Your instructions - Give all of the records again precisely, excluding whatever pictures they contain.

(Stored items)
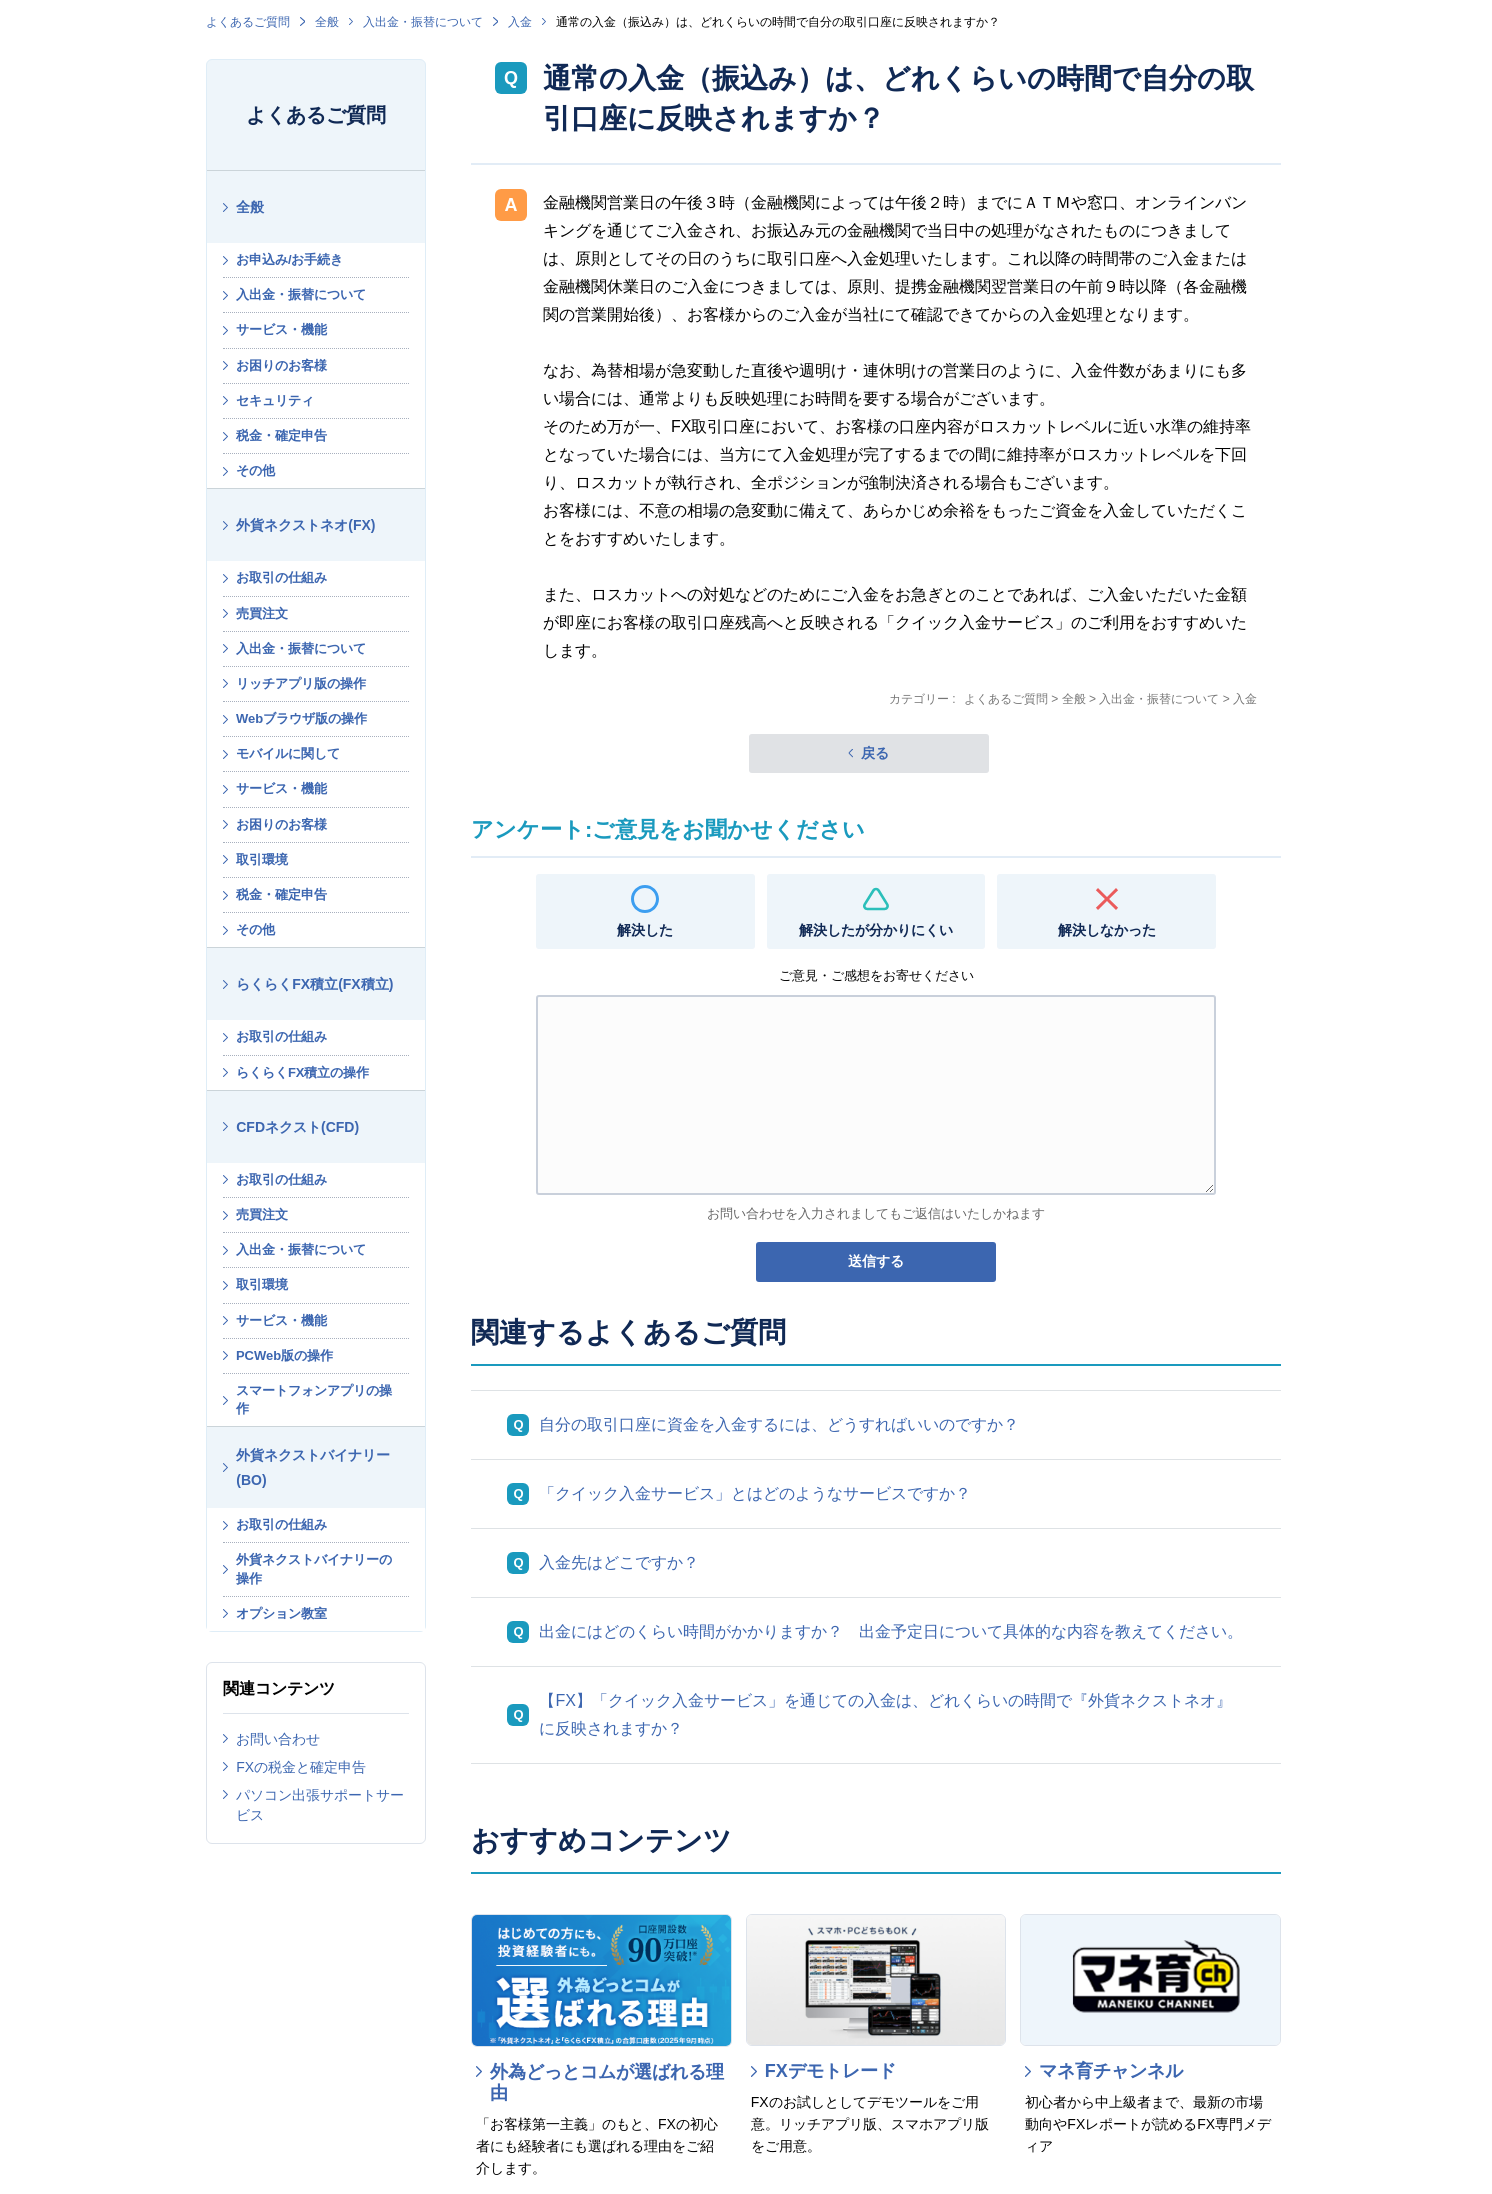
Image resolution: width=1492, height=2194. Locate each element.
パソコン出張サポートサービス (320, 1805)
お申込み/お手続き (290, 259)
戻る (875, 753)
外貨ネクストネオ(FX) (305, 525)
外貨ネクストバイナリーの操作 (314, 1568)
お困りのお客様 (281, 365)
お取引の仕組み (281, 577)
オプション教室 (281, 1613)
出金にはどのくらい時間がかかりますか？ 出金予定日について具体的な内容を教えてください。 (891, 1631)
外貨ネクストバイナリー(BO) (313, 1467)
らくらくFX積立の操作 (303, 1072)
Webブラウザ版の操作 (301, 718)
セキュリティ (275, 400)
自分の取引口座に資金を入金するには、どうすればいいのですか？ (779, 1424)
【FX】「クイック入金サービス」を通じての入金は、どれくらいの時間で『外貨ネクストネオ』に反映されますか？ (885, 1714)
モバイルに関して (288, 753)
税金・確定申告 (281, 435)
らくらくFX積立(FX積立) (314, 984)
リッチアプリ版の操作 (301, 683)
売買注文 (262, 613)
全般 (327, 22)
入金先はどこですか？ (619, 1562)
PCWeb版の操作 (284, 1355)
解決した (645, 930)
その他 (255, 470)
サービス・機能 (281, 329)
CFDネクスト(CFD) (297, 1127)
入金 (520, 22)
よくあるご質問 (248, 22)
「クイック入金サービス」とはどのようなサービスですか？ (755, 1493)
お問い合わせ (278, 1739)
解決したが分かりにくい (876, 930)
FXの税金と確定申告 (301, 1767)
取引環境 (262, 859)
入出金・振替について (423, 22)
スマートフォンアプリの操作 (314, 1399)
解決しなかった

Answer to this problem -
Image resolution: width=1492, height=2194. Locate each element.
パソコン出張サポートサービス (320, 1805)
お申込み/お手続き (290, 259)
戻る (875, 753)
外貨ネクストネオ(FX) (305, 525)
外貨ネクストバイナリーの操作 (314, 1568)
お困りのお客様 (281, 365)
お取引の仕組み (281, 577)
オプション教室 (281, 1613)
出金にはどのくらい時間がかかりますか？ 出金予定日について具体的な内容を教えてください。 (891, 1631)
外貨ネクストバイナリー(BO) (313, 1467)
らくらくFX積立の操作 (303, 1072)
Webブラウザ版の操作 (301, 718)
セキュリティ (275, 400)
自分の取引口座に資金を入金するには、どうすればいいのですか？ (779, 1424)
【FX】「クイック入金サービス」を通じての入金は、どれくらいの時間で『外貨ネクストネオ』に反映されますか？ (885, 1714)
モバイルに関して (288, 753)
税金・確定申告 (281, 435)
らくらくFX積立(FX積立) (314, 984)
リッチアプリ版の操作 (301, 683)
売買注文 (262, 613)
全般 (327, 22)
入金先はどこですか？ (619, 1562)
PCWeb版の操作 (284, 1355)
解決した (645, 930)
その他 (255, 470)
サービス・機能 (281, 329)
CFDネクスト(CFD) (297, 1127)
入金 (520, 22)
よくあるご質問 (248, 22)
「クイック入金サービス」とはどのようなサービスですか？ (755, 1493)
お問い合わせ (278, 1739)
解決したが分かりにくい (876, 930)
FXの税金と確定申告 (301, 1767)
取引環境 (262, 859)
入出金・振替について (423, 22)
スマートフォンアプリの操作 (314, 1399)
解決しなかった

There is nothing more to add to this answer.